▸ **Task to carry out**: Whenever "örnekleri" occurs in a line of the material, list that line.

▸ **Records provided**:
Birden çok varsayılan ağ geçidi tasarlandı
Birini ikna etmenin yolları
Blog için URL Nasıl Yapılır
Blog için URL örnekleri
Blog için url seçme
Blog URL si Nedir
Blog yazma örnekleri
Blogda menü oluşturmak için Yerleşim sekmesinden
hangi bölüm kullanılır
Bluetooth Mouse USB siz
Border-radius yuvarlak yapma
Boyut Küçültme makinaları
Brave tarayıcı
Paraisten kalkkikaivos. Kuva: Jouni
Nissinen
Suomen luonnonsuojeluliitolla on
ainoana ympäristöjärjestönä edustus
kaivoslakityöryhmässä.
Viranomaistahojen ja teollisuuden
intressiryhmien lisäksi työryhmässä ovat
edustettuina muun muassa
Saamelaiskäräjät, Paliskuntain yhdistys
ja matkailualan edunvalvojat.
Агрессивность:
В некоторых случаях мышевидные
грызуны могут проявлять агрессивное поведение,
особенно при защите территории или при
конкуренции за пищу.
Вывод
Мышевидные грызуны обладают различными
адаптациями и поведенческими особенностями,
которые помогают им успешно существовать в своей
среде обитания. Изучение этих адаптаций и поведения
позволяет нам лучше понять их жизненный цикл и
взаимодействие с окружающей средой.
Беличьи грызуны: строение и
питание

▸ **Solved exercise**:
Blog için URL örnekleri
Blog yazma örnekleri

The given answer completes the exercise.